Alimentation Couche-Tard (ATD.TO) shares have slipped about seven per cent since the fuel and convenience retail giant reported financial results last week. With over 13,000 gas stations scattered across six continents, the Canadian “night owl” is exposed to commodity volatility linked to the war in Iran on many fronts.
“Times of volatility historically have almost always been positive,” CEO Alex Miller told investors on the company’s earnings call on March 18.
“As price goes up … average unit purchase comes down. It doesn’t necessarily mean demand destruction, and actually drives additional trips to our sites.”
Couche-Tard’s Toronto-listed stock was trading near all-time highs above $85 per share, prior to the joint U.S.-Israel attack killing Iran’s leader. The stock closed at $76.17 on Friday.
Crude oil prices have soared since then, as tanker traffic through the Strait of Hormuz, a vital waterway for global energy markets, remains forced to a standstill.
According to pump price data from Kalibrate, Canada’s gas price average has risen over 25 per cent since the day prior to the Feb. 28 military operation dubbed “Epic Fury” by American forces.
Miller says while higher prices put “additional stress on consumers that are already stretched and have [only] so much money to spend,” he remains “cautiously optimistic” about trends so far in the current quarter.
“Obviously, this is a very strong performance quarter in fuel, but in nicotine and thirst, you know, just solidly positive,” he said on Wednesday. “I am encouraged by the progress that we’re seeing, and post February 28, we have not seen a change in those trends.”
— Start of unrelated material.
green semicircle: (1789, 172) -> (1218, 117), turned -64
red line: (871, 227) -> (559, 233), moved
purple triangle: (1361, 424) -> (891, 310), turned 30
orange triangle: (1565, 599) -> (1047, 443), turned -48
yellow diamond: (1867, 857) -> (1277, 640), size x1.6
Earlier this month, credit rating agency DBRS Morningstar said it expects fuel retailers like Couche-Tard will have no problem passing higher oil prices on to consumers at the gas pumps.
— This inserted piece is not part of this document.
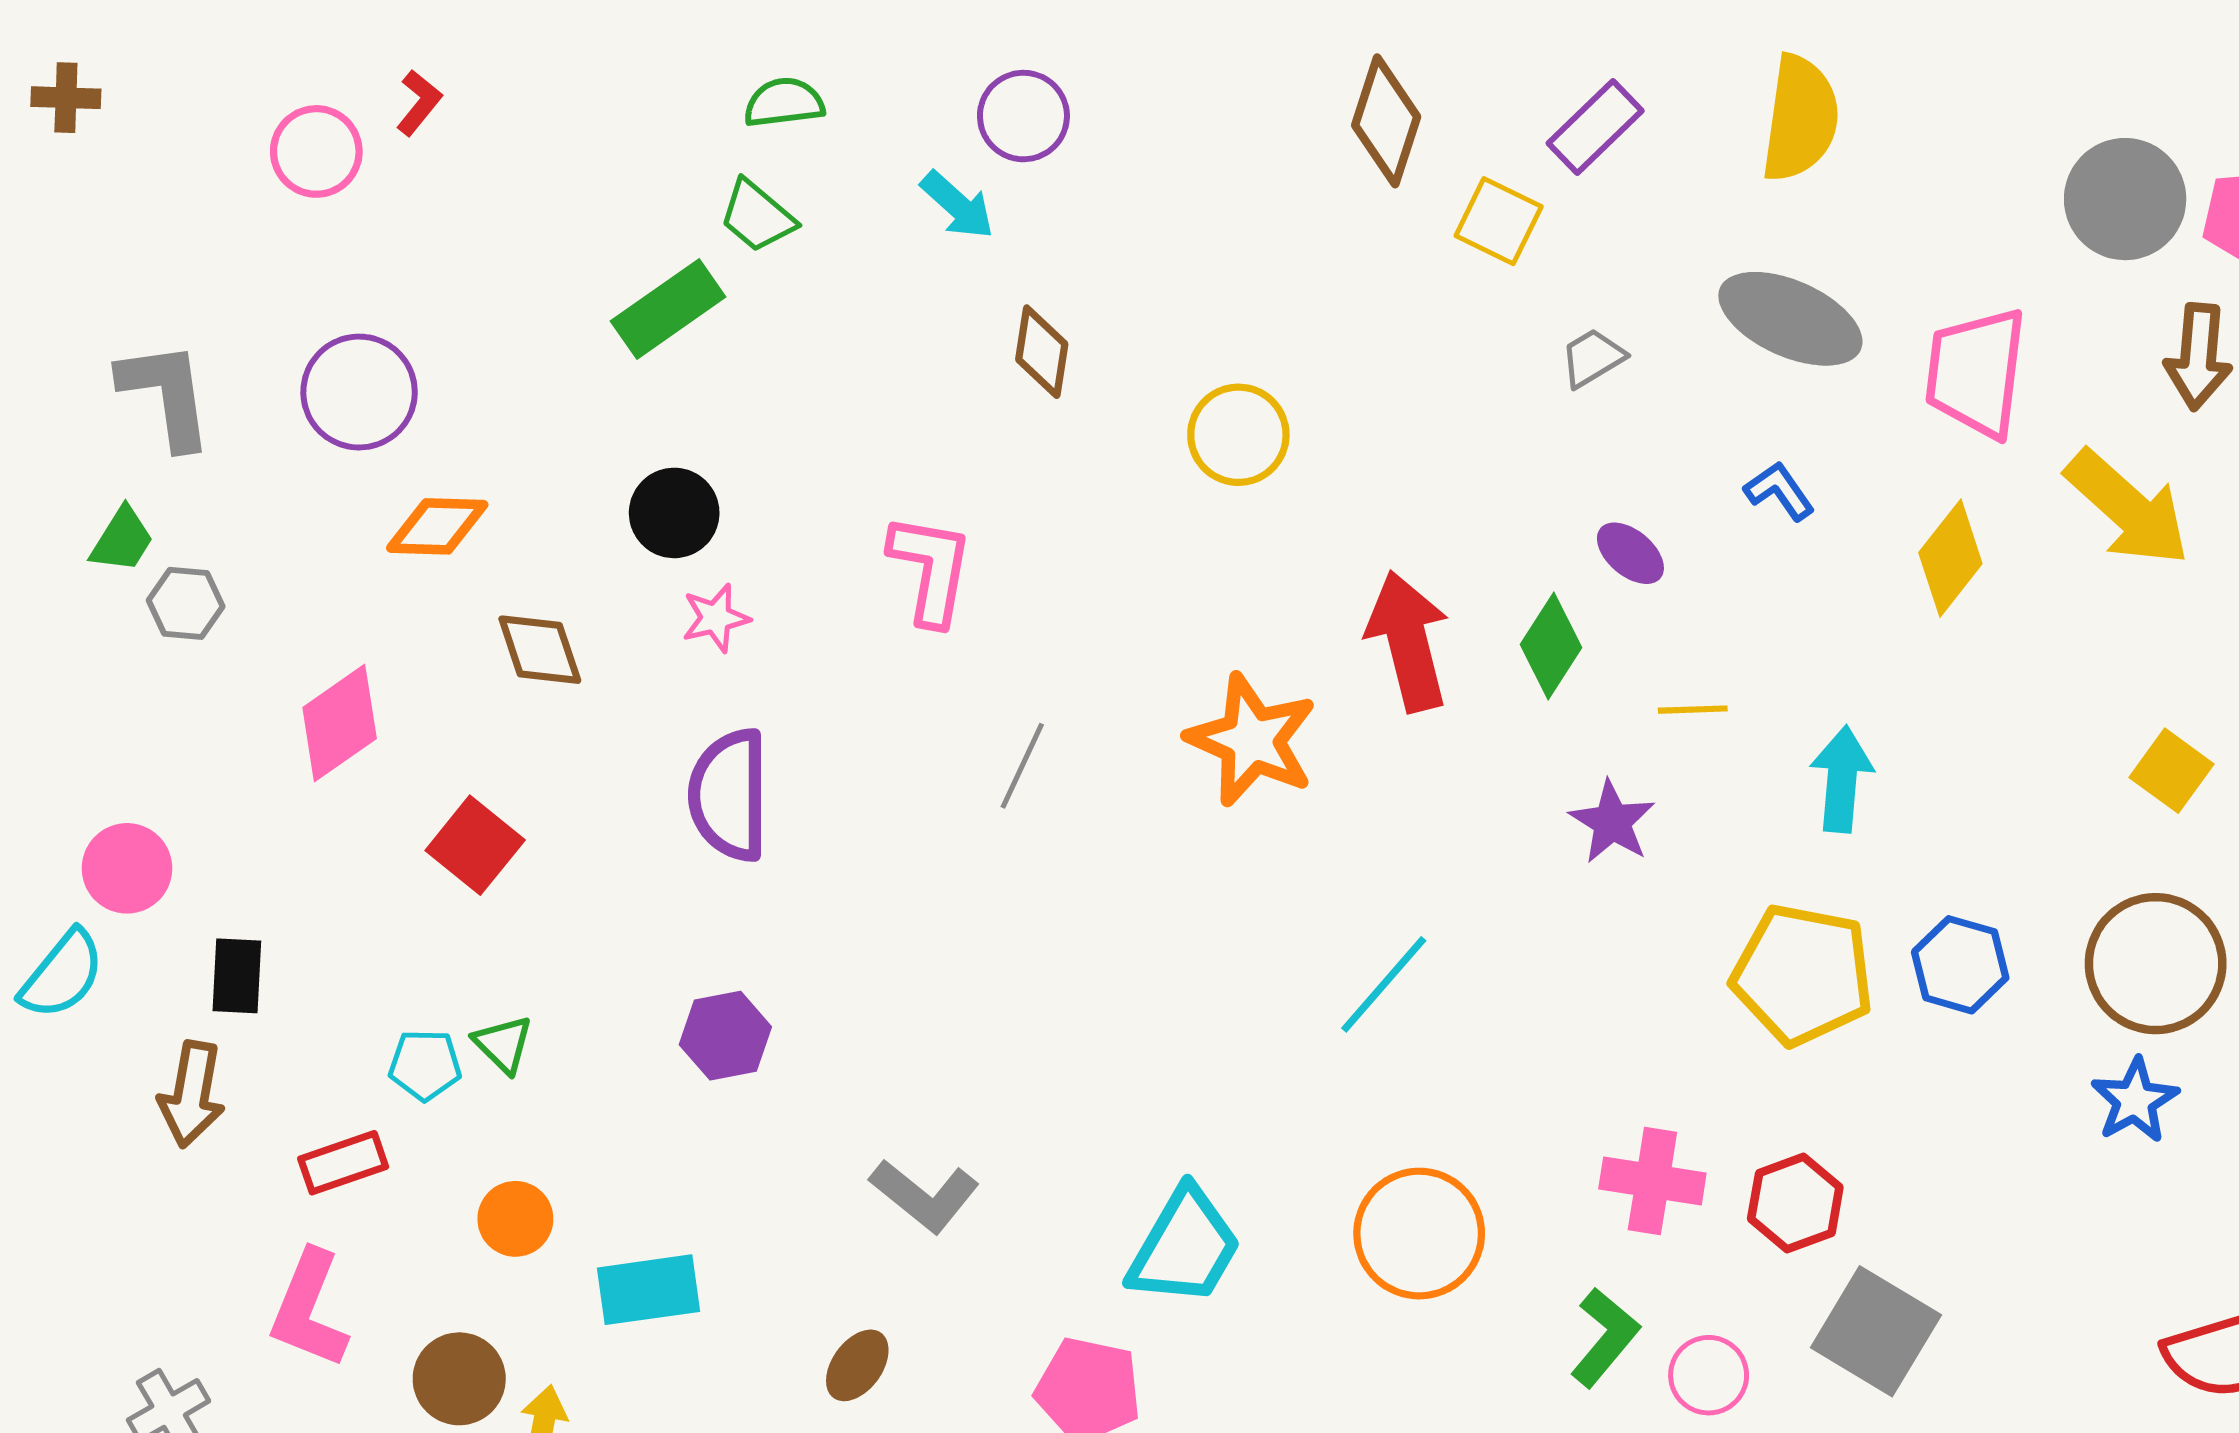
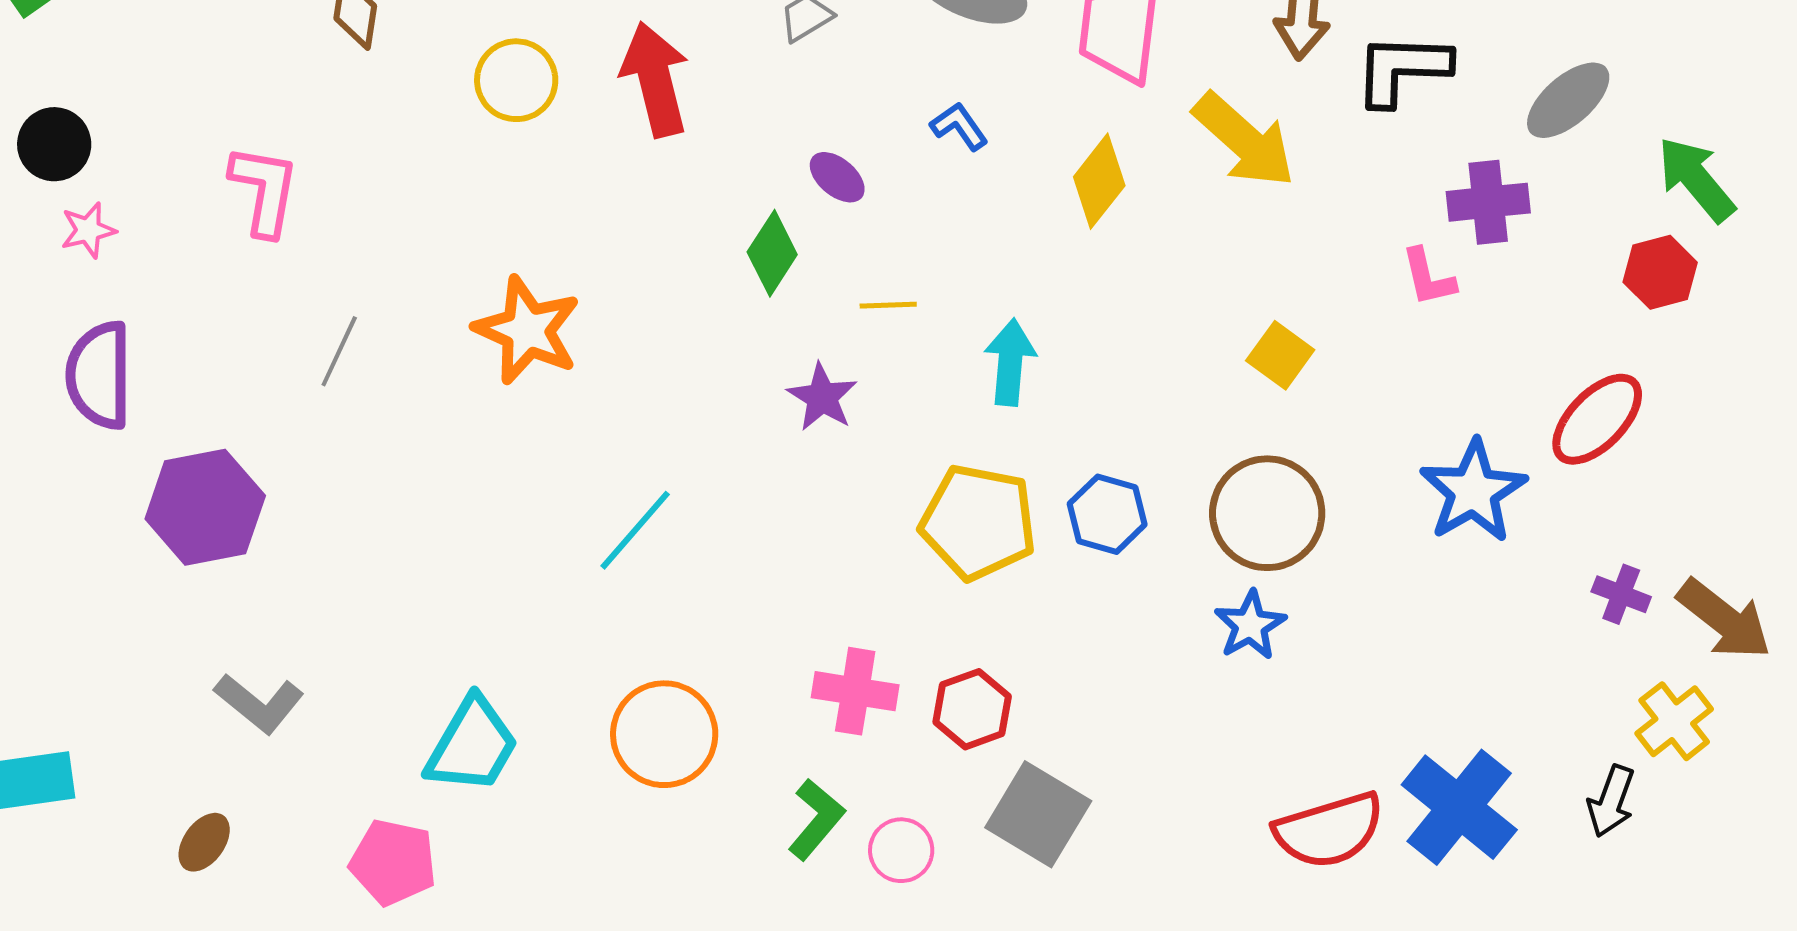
red arrow: (1408, 641) -> (655, 79), moved
purple hexagon: (725, 1036) -> (205, 507), moved, size x1.6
Chief financial officer Filipe Da Silva said the three months ended Feb. 1 was the company’s best quarterly performance in over two years. Same-store merchandise sales increased by 2.8 per cent in the U.S., by 0.3 per cent in Canada, and by 0.4 per cent in Europe and other regions. Canadian same-store road transportation fuel volumes rose 4.2 per cent on a yearly basis, outpacing Europe and the United States.
“That performance is especially notable against the softer economic backdrop,” Miller said.
“Margins are fine so far this quarter,” he added. “I would say they’re in line with what we’ve delivered year-to-date thus far.”
CIBC Capital Markets analyst Mark Petrie lowered his price target on the company’s stock on Wednesday.